Колокольчик Карлслунда позвал нас. Он был готов. Мы собрались перед импровизированным алтарем.

— Сперва я должен освятить это место, — заявил он, — и как можно более полно провести обряд богослужения.

Я взглянул на наручные часы — черт возьми, почти пять! Но возражать не осмелился. Необходимо, чтобы служба была проведена должным образом.

Пастор раздал молитвенники, мы открыли их. У меня возникло странное ощущение. Как уже упоминалось, я не верил в превосходство каких-либо догм над другими — по крайней мере, ровно придерживался агностицизма. В церкви я бывал редко, но считал, что красочные ритуалы у приверженцев епископального направления интереснее.

Это меня вполне устраивало. И сейчас я чуть не шепнул сперва Джинни: «Эй, это тайное богослужение или секретная служба?» Но вскоре желание шутить у меня пропало вместе с породившим это желание возбуждением. От этого простого ритуала на меня снисходил покой и невыразимое словами благоговение. Мои мысли обращались к Богу. Так вот что это такое — религия… Не то чтобы в этот момент началось мое обращение, но мне казалось, что перед нами открывается какая-то сторона Его могущества.

— Приступим к молитве.

— Отче наш, иже еси на небеси…

Стук в дверь! Сперва я даже не обратил внимания на него, но стук раздавался снова и снова, и сквозь тонкие филенки просочился голос:

— Доктор Грисволд, вы здесь? Вас просят к телефону. Мистер Сверкающий Нож из ФБР. Говорит, что у него очень срочное и важное дело…

Пол едва не поплыл у меня под ногами.
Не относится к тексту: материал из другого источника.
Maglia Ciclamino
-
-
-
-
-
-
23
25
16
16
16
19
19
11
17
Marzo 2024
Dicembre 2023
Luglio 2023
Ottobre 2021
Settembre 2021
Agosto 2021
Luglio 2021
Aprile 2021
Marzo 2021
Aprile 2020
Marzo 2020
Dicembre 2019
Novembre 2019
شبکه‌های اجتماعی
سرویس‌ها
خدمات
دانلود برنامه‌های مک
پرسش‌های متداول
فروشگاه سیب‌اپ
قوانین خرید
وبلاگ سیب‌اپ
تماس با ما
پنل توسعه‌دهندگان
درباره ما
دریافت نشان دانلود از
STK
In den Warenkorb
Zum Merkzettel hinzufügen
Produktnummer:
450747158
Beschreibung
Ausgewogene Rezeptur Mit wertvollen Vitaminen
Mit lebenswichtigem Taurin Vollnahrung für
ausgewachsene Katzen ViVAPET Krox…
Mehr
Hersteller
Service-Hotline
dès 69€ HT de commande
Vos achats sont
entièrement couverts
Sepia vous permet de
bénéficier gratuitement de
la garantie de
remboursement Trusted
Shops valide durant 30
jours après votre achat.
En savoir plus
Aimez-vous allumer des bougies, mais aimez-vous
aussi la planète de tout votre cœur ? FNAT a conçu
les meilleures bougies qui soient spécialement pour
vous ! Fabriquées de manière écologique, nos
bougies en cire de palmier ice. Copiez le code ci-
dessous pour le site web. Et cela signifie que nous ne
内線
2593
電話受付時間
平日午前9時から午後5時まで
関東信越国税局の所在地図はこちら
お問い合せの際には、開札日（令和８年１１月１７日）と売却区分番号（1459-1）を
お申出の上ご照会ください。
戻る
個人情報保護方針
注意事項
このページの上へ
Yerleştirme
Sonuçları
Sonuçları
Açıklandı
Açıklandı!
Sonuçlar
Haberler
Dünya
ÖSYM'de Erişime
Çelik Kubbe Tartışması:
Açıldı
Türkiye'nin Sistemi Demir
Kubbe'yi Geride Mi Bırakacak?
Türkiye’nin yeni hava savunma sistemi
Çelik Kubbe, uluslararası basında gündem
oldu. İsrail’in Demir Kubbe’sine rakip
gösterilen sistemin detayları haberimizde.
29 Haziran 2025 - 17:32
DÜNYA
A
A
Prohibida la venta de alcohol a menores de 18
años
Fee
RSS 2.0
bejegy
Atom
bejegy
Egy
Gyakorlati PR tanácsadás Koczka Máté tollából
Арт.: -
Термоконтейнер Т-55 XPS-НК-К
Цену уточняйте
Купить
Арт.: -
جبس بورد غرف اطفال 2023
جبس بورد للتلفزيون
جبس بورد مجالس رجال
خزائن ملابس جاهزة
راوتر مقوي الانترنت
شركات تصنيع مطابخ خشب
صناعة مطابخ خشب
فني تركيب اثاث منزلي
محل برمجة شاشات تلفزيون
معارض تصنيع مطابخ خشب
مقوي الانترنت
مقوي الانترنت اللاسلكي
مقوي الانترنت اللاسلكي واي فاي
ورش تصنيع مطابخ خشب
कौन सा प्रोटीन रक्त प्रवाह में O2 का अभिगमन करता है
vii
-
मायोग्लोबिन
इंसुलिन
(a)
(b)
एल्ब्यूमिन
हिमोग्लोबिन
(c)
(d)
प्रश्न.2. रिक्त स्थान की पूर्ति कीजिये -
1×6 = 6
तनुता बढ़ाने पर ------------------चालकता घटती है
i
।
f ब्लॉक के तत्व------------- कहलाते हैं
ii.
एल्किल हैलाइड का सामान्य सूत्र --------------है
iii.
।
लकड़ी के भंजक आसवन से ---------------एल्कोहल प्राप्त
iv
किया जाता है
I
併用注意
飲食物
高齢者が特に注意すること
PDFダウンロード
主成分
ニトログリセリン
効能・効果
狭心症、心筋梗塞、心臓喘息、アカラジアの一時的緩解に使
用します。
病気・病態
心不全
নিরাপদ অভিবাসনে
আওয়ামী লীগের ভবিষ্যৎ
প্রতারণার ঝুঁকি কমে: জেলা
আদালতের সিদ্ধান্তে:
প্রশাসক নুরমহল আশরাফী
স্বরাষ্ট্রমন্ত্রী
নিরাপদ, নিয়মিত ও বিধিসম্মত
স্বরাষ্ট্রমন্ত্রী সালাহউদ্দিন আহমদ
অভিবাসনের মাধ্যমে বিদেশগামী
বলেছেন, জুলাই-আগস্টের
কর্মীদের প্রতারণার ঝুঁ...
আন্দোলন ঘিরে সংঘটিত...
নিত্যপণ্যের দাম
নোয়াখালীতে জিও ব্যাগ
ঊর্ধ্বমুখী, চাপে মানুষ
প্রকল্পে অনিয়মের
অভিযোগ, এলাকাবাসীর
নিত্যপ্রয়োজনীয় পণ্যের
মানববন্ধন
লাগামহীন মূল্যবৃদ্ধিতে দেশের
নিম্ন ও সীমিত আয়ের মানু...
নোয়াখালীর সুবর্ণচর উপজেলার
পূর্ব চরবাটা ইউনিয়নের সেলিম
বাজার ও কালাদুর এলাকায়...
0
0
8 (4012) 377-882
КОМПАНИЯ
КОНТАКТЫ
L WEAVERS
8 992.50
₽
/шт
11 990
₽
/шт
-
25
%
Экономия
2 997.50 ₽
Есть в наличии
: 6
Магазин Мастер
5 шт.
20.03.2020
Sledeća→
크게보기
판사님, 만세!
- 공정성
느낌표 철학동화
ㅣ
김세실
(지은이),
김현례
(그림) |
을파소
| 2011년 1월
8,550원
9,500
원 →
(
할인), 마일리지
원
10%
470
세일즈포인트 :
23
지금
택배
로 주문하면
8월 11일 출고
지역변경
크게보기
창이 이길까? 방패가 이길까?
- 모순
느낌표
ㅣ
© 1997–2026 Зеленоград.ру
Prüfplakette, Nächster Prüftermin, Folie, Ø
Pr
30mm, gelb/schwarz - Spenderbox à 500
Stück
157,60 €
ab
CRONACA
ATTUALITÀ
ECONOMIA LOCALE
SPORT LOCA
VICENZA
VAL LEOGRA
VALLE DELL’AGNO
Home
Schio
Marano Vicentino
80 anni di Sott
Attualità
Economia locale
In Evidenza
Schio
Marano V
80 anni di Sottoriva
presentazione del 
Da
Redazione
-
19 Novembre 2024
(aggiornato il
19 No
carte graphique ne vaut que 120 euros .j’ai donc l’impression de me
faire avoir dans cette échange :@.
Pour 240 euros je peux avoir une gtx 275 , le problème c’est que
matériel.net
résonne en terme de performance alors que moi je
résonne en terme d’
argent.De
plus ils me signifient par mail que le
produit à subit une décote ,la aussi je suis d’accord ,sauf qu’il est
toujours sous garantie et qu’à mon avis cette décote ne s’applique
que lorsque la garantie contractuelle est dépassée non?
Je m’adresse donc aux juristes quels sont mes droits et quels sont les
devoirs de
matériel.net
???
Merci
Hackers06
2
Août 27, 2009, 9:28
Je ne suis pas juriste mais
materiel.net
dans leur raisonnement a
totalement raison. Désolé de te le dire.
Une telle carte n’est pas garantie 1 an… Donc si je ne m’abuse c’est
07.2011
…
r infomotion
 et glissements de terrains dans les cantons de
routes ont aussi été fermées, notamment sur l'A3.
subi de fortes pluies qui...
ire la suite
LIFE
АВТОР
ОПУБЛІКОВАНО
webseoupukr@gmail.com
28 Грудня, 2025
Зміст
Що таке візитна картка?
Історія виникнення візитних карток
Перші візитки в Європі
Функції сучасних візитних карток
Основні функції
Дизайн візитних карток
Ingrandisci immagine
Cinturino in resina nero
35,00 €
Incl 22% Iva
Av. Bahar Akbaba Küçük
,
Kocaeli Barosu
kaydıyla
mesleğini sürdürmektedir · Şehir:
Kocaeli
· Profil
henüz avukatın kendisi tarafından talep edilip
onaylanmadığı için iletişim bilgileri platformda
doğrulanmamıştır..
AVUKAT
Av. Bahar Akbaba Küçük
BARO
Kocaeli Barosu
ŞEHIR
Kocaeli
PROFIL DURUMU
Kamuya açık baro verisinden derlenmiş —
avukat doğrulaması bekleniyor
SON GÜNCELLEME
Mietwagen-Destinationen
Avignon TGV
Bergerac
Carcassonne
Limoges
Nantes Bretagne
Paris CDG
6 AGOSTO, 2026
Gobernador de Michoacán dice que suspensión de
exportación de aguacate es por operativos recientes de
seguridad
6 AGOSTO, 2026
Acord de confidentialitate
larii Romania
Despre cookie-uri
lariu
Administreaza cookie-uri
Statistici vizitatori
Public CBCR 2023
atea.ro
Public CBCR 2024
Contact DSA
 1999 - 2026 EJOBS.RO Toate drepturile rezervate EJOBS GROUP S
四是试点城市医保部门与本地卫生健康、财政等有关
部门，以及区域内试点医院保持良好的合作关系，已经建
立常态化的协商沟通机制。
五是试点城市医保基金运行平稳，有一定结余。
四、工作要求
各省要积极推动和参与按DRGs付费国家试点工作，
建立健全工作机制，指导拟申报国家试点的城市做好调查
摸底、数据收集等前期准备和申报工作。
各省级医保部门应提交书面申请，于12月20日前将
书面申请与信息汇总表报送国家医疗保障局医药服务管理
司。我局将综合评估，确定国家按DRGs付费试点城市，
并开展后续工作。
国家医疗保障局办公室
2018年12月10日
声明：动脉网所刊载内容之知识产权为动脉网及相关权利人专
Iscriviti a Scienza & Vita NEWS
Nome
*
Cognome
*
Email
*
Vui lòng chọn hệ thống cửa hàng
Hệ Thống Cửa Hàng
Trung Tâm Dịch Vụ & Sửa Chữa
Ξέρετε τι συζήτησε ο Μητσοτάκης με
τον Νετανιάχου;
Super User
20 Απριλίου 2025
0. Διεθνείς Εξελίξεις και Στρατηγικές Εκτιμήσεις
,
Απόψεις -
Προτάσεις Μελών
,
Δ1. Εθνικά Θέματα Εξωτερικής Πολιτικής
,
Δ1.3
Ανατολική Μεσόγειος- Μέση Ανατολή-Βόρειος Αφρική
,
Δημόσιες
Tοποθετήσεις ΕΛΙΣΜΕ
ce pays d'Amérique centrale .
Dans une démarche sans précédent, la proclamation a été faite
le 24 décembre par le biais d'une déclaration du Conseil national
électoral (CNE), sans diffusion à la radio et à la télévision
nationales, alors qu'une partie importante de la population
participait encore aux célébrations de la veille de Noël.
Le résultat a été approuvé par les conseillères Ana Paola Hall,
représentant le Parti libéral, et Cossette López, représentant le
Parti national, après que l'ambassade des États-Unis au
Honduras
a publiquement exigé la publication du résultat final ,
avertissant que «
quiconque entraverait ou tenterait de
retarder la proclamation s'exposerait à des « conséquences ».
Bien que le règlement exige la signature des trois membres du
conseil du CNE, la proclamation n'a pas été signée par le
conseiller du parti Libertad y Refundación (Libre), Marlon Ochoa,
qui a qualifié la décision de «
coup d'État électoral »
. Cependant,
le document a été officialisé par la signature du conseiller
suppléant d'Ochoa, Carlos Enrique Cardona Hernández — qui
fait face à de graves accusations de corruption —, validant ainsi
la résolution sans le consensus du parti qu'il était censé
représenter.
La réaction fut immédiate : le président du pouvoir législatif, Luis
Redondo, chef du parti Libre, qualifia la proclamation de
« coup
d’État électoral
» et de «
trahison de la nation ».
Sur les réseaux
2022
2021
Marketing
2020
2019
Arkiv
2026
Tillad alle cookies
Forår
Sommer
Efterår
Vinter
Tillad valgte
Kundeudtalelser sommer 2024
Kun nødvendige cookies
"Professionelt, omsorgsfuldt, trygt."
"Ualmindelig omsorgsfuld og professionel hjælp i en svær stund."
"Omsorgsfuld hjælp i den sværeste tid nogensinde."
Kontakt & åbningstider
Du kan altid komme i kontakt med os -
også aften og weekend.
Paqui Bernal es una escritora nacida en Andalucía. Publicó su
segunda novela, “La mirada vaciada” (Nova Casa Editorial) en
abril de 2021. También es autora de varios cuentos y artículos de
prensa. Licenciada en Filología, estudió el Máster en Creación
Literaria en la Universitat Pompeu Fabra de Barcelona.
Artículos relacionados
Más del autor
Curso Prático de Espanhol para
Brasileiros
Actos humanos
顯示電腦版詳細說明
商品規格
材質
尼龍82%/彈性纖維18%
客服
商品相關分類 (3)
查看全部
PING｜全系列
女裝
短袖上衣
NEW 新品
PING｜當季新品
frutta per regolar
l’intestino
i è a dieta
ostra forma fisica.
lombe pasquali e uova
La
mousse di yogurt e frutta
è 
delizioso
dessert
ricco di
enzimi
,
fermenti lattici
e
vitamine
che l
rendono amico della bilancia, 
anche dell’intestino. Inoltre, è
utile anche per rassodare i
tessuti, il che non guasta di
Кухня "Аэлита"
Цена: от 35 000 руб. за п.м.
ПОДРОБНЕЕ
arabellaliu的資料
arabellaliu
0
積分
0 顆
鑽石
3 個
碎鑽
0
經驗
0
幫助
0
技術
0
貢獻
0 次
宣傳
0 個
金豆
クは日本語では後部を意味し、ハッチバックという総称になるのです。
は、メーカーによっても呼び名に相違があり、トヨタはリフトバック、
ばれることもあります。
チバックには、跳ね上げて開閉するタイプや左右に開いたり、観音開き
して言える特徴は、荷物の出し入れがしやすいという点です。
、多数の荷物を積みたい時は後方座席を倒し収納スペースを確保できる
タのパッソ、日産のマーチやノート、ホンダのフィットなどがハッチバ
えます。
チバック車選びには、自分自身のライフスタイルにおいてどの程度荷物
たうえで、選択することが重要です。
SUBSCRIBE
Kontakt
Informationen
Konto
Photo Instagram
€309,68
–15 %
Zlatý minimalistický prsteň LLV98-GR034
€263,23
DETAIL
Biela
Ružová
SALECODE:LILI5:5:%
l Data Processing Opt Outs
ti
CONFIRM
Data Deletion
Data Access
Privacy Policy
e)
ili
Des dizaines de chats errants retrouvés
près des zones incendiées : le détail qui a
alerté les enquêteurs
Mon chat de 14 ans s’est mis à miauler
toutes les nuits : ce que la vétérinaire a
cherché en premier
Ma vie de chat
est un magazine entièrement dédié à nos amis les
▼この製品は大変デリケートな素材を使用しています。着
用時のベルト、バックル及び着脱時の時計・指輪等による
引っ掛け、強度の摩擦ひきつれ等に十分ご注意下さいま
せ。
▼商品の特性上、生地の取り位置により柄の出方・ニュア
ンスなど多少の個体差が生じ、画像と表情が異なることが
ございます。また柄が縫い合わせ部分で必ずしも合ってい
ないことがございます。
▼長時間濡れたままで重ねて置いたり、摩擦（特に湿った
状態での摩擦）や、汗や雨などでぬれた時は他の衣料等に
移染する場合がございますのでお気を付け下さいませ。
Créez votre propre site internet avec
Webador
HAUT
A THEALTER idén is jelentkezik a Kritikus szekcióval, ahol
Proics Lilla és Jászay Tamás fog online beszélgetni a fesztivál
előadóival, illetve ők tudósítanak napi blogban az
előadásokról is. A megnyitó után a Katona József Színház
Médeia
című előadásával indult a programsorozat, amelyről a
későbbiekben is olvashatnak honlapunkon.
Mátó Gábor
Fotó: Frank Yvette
То, что я ощутил в душе, исчезло. Ноздри Джинни раздулись, и она так сжала молитвенник, как будто это было оружие.

Карлслунд запнулся.

Грисволд, тихо ступая, подошел в двери и сказал привратнику, или кто там был:

— Передайте ему, что я провожу важный эксперимент и не могу прервать его. Пусть он оставит свой номер, и примерно через час я ему перезвоню.

«Спасибо тебе, спасибо! — кричала одна половина моего сознания. Вторая корчилась, опутанная холодными кольцами непонимания: — Где же милосердие Божье? Ты захотел, чтобы это случилось… но что есть Твоя воля?.. Не может быть, чтобы все это было на самом деле… или люди — всего лишь марионетки в жестокой игре-головоломке?..»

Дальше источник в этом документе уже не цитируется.